How can government be made more user-friendly and to work better for everybody? That’s the question that seems to motivate Jennifer Pahlka, founder of Code for America and this EconTalk guest. As you might expect, there’s some divergence in Pahlka’s and Roberts’s views as to what government ought to do, and I suspect the same holds true of you.

1. Code for America’s website claims, “The two biggest levers for improving people’s lives at scale are technology and government.” To what extent do you believe this to be true?2. How does Pahlka describe the use of empathy in guiding Code for America’s project designs? Is this the same sort of empathy Paul Bloom recently spoke with Roberts about? Is Bloom’s empathy more dangerous in the public or private sector? Is Pahlka’s private sector empathy transferable to the public sector?

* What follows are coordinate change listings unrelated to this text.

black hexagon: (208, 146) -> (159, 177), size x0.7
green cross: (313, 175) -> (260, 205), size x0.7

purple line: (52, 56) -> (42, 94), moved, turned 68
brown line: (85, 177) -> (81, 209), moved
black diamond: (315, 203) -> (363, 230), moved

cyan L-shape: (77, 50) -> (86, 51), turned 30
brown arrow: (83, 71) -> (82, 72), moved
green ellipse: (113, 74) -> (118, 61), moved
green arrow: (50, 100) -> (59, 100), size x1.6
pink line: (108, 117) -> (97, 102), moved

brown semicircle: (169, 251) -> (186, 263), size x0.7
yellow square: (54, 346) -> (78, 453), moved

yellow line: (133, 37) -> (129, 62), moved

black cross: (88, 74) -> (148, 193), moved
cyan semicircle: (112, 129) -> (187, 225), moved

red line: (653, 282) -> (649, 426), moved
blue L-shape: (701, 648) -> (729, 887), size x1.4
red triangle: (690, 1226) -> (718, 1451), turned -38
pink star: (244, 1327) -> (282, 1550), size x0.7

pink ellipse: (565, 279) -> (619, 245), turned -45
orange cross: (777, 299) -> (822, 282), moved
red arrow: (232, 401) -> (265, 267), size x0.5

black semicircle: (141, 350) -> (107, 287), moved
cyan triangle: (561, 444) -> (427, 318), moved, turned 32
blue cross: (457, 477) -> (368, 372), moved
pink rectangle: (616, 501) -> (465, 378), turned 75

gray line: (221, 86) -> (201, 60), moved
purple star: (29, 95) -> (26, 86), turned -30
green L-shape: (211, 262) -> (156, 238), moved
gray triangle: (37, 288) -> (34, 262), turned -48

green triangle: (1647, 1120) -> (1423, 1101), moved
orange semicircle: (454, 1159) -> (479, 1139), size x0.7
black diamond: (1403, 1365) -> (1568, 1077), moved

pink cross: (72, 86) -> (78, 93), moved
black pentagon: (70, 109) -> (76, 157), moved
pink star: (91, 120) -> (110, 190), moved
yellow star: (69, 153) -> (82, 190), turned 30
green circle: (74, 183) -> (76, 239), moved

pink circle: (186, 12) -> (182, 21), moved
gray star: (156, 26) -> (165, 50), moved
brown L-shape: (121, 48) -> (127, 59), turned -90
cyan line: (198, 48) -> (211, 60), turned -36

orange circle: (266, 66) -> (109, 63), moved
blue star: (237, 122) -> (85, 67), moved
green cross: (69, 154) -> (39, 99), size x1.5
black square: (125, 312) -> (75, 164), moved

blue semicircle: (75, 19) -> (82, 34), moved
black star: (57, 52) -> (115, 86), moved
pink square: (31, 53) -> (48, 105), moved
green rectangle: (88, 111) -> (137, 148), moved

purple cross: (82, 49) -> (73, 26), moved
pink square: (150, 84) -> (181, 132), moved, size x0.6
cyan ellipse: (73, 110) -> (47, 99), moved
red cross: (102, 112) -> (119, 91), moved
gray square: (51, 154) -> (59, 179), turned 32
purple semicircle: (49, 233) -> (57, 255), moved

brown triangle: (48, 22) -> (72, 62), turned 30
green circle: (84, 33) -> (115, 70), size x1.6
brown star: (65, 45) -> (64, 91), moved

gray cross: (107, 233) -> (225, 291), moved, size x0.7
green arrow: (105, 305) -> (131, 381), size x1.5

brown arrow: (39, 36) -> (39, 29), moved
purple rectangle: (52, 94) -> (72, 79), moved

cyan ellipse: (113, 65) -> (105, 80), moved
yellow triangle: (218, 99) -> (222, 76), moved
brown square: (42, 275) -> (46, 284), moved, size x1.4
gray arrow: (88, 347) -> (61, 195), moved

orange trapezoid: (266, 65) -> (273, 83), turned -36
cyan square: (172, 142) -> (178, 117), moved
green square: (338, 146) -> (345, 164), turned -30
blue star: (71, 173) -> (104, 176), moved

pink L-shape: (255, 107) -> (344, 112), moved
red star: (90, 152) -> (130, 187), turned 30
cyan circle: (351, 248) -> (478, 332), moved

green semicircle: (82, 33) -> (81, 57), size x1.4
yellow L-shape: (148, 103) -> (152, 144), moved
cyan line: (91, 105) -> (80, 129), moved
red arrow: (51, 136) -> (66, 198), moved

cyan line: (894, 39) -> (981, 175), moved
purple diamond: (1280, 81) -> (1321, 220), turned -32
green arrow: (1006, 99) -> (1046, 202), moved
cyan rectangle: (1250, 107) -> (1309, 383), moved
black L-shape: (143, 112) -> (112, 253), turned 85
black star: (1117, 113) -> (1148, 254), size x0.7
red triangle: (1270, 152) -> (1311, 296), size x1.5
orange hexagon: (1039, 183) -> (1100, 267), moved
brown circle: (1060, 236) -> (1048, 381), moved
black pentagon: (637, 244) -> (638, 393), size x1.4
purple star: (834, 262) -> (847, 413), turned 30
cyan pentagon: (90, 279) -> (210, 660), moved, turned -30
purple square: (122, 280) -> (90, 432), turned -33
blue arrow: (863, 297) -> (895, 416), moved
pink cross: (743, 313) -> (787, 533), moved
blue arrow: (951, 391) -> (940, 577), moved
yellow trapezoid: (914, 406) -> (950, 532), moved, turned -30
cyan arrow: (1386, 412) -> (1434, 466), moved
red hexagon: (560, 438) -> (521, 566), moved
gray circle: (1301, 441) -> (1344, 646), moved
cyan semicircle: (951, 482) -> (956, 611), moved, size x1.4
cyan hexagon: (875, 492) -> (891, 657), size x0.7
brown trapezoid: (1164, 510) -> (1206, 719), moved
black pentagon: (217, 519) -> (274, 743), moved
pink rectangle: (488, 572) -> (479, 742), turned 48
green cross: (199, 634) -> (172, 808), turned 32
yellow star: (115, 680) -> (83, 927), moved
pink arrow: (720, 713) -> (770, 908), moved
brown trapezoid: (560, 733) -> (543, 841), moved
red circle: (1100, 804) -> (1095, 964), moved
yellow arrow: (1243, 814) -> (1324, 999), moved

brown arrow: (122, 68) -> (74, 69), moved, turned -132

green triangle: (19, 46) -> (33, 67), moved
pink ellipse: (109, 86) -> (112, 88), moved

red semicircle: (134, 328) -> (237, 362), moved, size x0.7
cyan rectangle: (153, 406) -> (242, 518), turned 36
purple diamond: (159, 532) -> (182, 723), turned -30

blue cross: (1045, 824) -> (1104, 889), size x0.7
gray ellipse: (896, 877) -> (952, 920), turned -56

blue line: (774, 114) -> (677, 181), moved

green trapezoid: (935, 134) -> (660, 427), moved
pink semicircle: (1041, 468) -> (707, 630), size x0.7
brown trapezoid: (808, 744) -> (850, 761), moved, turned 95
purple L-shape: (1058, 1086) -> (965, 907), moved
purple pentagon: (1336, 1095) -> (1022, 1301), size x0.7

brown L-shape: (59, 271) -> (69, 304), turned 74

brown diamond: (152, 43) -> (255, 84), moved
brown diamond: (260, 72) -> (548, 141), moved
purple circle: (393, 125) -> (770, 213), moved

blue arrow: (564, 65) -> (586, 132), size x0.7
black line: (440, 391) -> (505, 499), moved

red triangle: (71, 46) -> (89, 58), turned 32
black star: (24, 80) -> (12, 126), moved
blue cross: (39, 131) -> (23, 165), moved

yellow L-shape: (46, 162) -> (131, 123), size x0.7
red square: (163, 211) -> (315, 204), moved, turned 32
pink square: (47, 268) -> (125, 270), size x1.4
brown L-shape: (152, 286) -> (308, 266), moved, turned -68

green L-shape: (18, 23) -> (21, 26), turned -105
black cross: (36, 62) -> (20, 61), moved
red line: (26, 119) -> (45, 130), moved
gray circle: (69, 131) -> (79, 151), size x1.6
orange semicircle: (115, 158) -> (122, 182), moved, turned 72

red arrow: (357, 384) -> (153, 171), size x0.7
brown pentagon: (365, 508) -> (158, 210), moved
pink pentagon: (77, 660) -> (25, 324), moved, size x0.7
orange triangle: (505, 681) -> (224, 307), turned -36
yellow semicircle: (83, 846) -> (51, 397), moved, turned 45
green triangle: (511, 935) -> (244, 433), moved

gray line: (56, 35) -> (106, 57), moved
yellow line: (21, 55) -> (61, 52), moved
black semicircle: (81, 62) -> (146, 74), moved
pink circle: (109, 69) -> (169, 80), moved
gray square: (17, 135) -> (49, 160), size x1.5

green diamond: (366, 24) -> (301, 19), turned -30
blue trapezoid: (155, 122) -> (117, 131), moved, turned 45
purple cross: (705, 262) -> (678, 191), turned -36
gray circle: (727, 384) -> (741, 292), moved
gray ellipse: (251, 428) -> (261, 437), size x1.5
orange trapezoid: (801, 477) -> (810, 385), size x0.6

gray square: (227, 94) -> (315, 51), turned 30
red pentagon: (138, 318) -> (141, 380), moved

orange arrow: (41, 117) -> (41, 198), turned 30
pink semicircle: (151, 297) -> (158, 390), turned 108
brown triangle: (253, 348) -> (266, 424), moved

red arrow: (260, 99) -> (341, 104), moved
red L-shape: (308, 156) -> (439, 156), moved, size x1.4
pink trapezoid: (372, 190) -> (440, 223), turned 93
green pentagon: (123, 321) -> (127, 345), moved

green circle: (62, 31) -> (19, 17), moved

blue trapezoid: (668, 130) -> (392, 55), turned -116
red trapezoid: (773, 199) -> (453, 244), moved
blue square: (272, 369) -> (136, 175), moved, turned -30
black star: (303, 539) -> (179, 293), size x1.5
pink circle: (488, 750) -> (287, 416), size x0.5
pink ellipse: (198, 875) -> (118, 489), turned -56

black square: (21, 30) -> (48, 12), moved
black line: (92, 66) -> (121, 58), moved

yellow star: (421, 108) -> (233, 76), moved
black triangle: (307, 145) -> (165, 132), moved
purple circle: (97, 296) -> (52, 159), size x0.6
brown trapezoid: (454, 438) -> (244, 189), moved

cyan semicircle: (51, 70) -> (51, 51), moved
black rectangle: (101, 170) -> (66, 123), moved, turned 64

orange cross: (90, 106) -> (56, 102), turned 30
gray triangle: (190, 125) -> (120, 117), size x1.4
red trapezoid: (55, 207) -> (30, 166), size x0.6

3. Pahlka and Roberts agree that there’s a distinction between what we can do alone and what we can/must do together, which is where government has its role. How do they differ as to where exactly this line should be drawn? Is it more important to make government more efficient or to make government smaller?

4. Roberts suggests that the sort of “blue-sky thinking” that Code for America employs doesn’t come naturally to government. What reasons does Pahlka offer to explain this, and to what extent do you think she’s correct?

5. How can we make government service “the most honorable profession in the country,” as Pahlka suggests, and to what extent would this be beneficial?